- Exercise
Count every line of the data that includes "смотреть". State only the number.

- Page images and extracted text

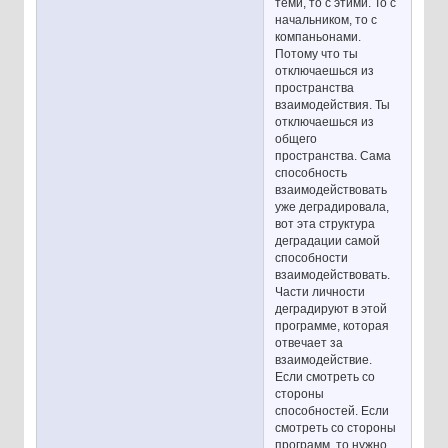
теми, то с этими. То с
начальником, то с
компаньонами.
Потому что ты
отключаешься из
пространства
взаимодействия. Ты
отключаешься из
общего
пространства. Сама
способность
взаимодействовать
уже деградировала,
вот эта структура
деградации самой
способности
взаимодействовать.
Части личности
деградируют в этой
программе, которая
отвечает за
взаимодействие.
Если смотреть со
стороны
способностей. Если
смотреть со стороны
программ, то нужно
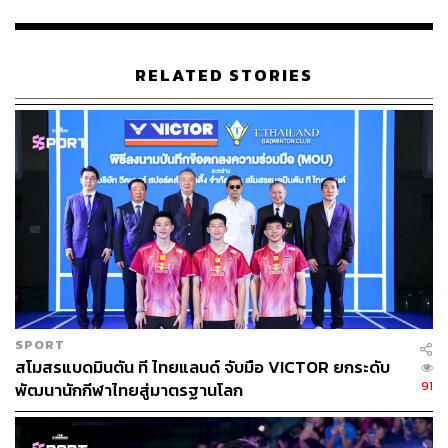
499
ABOUT THE AUTHOR
RELATED STORIES
THE STANDARD TEAM
กองบรรณาธิการ THE STANDARD
SPORT
สโมสรแบดมินตัน ที ไทยแลนด์ จับมือ VICTOR ยกระดับ
91
พัฒนานักกีฬาไทยสู่มาตรฐานโลก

- Task response
2